Sugar Skull Decorating
Before the party begins, make a sugar skull for each guest. Younger children will have a more successful result with the Original Large Mold, although they are more time consuming to make. If you don’t want to make large skulls for everyone, make Original Mediums for the older guests. These skull blanks may be made months in advance and stored in cardboard boxes between layers of thick newspaper. Not plastic boxes. Then you’ll only have to make the Royal Icing on the night before your party.
Pile up the sugar skull blanks on a colorful oilcloth tablecloth (check out our Day of the Dead designs) for an impressive entry. Have the disposable icing bags filled, tied and ready to go. Let guests decorate a skull during the course of the evening, working on a paper plate to keep mess to a minimum.
Provide plates of glitter, sequins, feathers and colored tin foils to decorate with. Feel free to download our Day of the Dead information sheet explaining the history of the holiday for each guest to take home. The collection of decorated sugar skulls will grow and be quite impressive by the end of the party. Display as the major elements in a ofrenda or display table. Remember to take photos!
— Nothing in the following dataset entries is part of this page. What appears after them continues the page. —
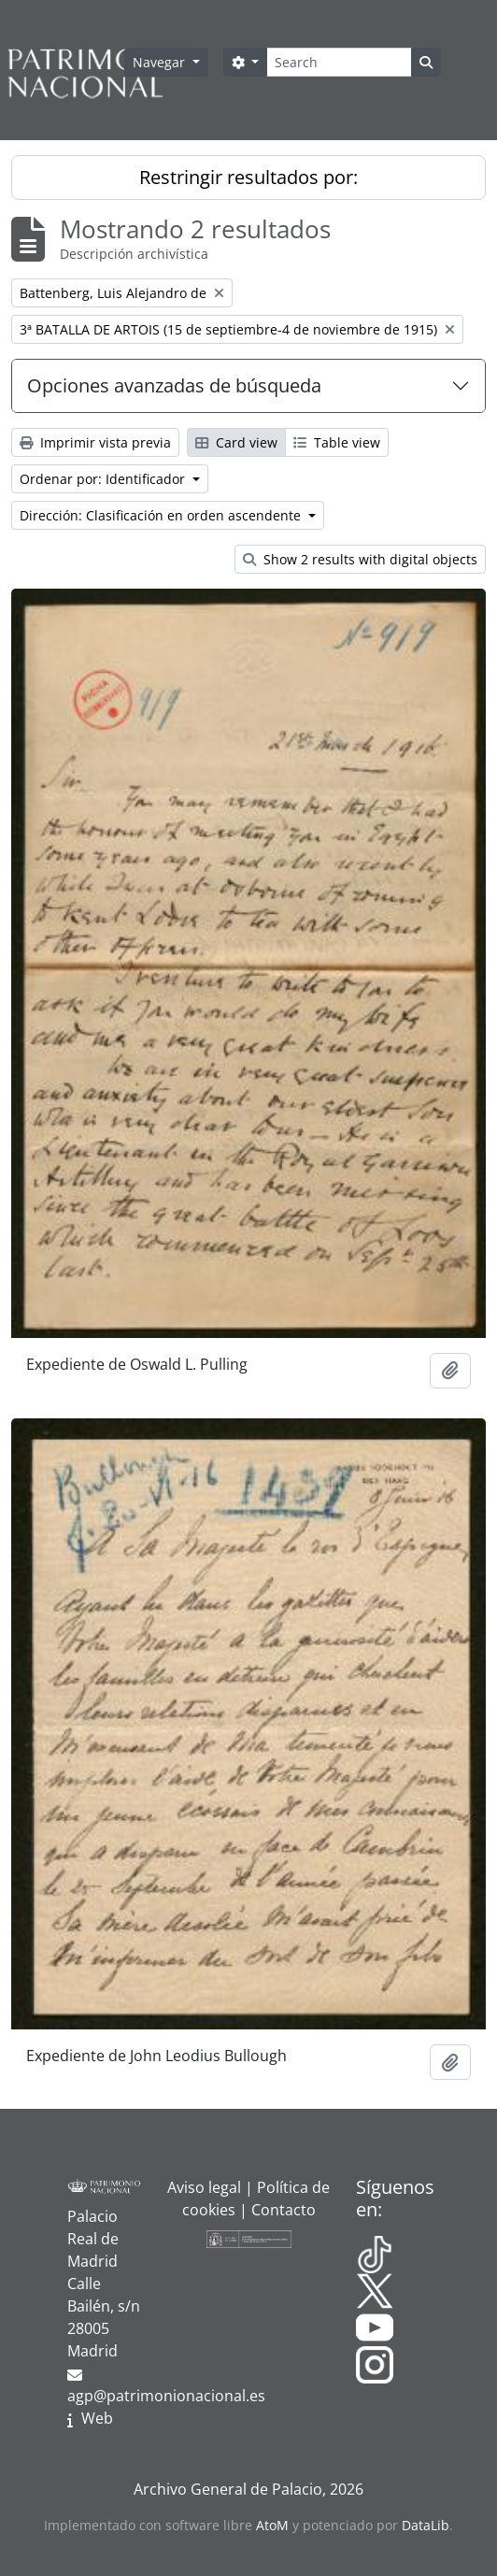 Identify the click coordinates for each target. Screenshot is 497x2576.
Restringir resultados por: (248, 177)
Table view (336, 442)
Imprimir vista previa (95, 442)
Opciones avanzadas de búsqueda (174, 385)
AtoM (272, 2525)
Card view (236, 442)
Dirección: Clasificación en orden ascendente (162, 515)
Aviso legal (204, 2187)
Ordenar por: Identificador (104, 479)
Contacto (283, 2209)
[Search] (339, 62)
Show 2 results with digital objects (360, 559)
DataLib (425, 2525)
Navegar (161, 62)
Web (97, 2418) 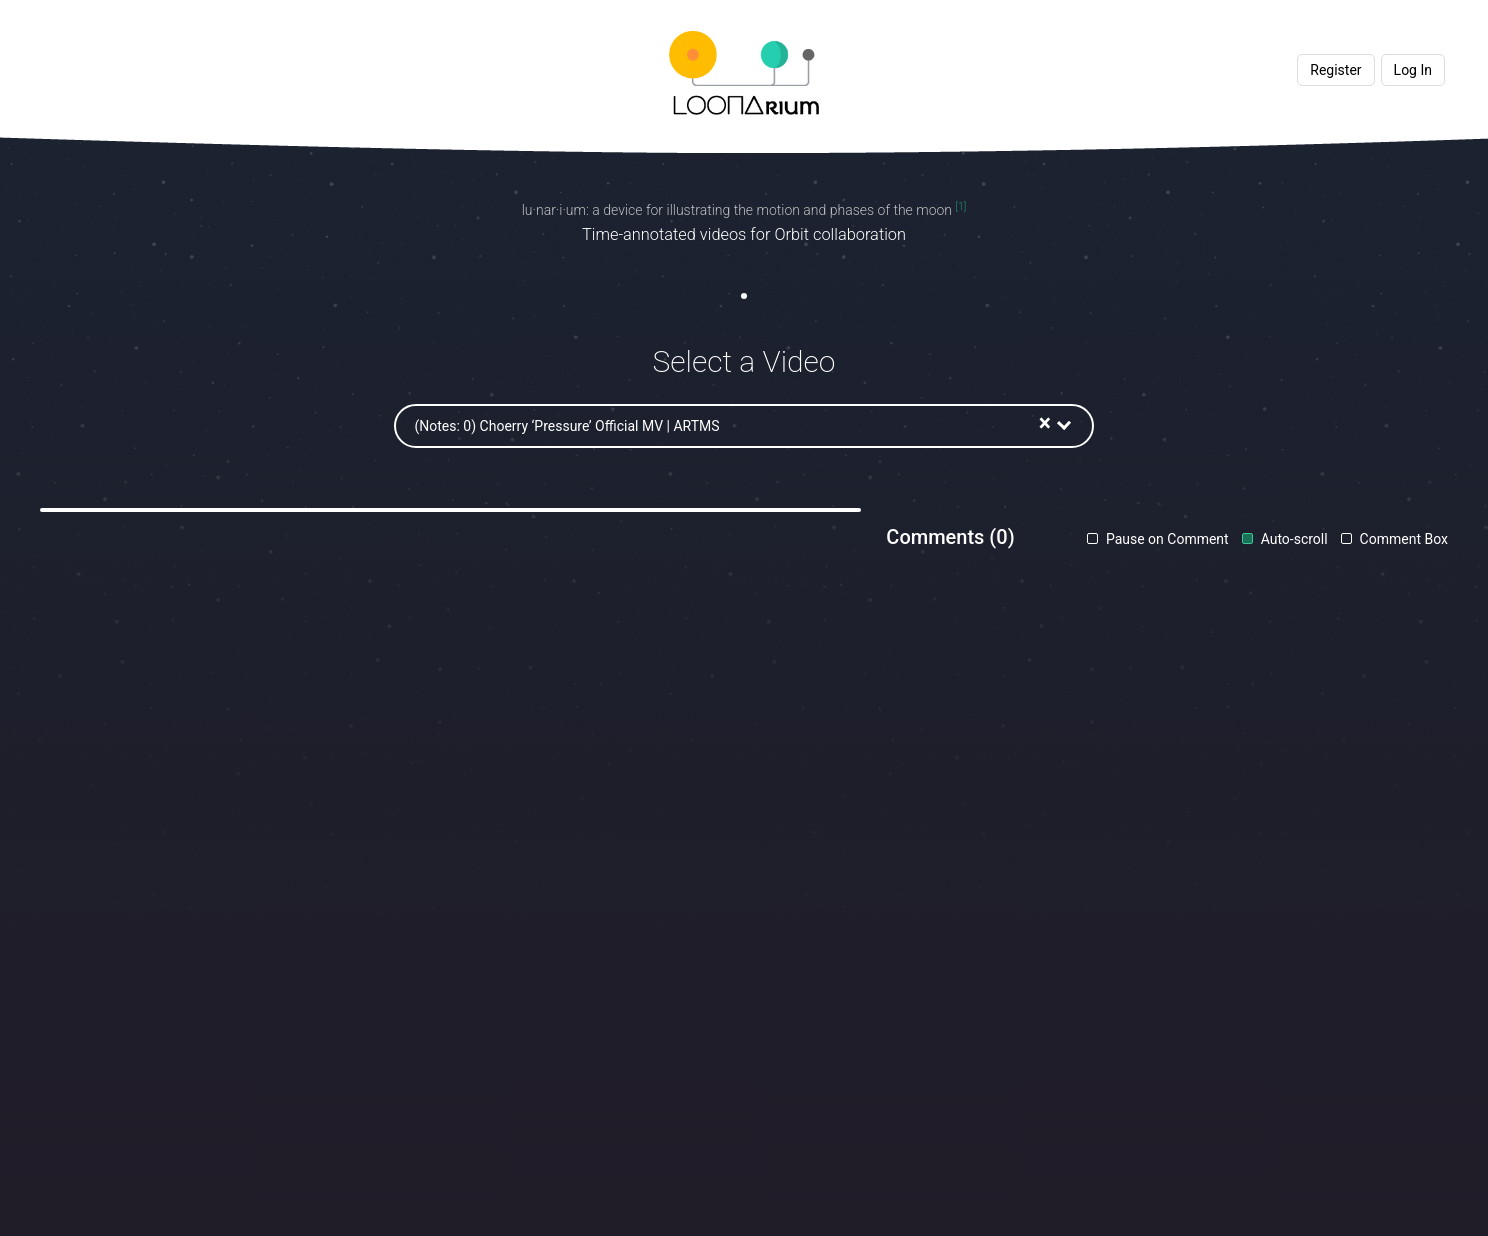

Use disposable paper Sugar Skull Boats so your guests can transport their sugar skulls home.
Sugar Skull Party Food
Food is a very important element in Mexico for Day of the Dead. Families spare no expense to make the favorite foods of their dearly departed who will be visiting their ofrendas to see what’s being offered! The usual celebration food is tamales, but in Oaxaca a plate of Black Mole is expected by the visiting spirits! Tamales can be wrapped in banana leaves or corn husks. Pozole is a good choice as it’s quite chilly in many parts of Mexico by November 1. Keep it simple! In most parts of the U.S., great tasting tamales are available for about one dollar at Mexican bakeries. Just heat in big steamer pots and don’t say a word… wipe your brow when guests ask if you worked all day making them and sigh… no one will know the difference!
Don’t forget the tequila, mezcal, hot chocolate, atole, champurrado and Mexican punch… and cafe de olla (coffee with cinnamon and brown sugar) for the designated drivers.
Sweets can include chocolate skulls made from our skull molds, Mexican sweet breads, candies, candied yams & cactus or the favorite dessert of the departed loved ones you are honoring.
When it’s time to serve the food, be the perfect Day of the Dead party host in a snazzy sugar skull or skeleton Apron!
Music & Party Decorations
Skeleton Papel Picado Banners are a must! Hang them up inside and outside the house. They add instant flavor. Check out our new Party Decorations!
If you have access to any children, have them paint colorful skulls and skeletons doing things to hang up for interest. If you like, we sell Coloring Cards and place mats, Rubber Stamps and Books to help inspire the young artist. Remember the glitter!
Music should be fun and lively! Mexican and salsa music fits the bill but sometimes I just play Putamayo music (my favorite is Music from the Coffee Lands). Remember, in Mexico, if there are an odd number of dancers, the odd man out has to dance with a broom!
Day of the Dead parties differ from Halloween by the use of orange marigolds, candles, copal incense and festive papel picado banners. Jack-o-lanterns have no place at this party!
Ofrendas or altars, are the most important aspect of Day of the Dead. It’s the center piece of the home where a table is decorated with all the special things the dead spirits are to take part in. It’s filled with symbolism which varies from region to region. Ofrendas can be topped with a bamboo arch (representing the entry gate to heaven) covered in flowers, layers of shelves with room to display flowers, candles, photos, precious items of the deceased, plates of food, soda pop and other items.
Marigolds are the classic flower of the dead. Cempasuchil is the indigenous nahuatl word for the aromatic flowers but if they are not available in your area, we sell very realistic silk marigolds in orange and gold. Mixed, they look real!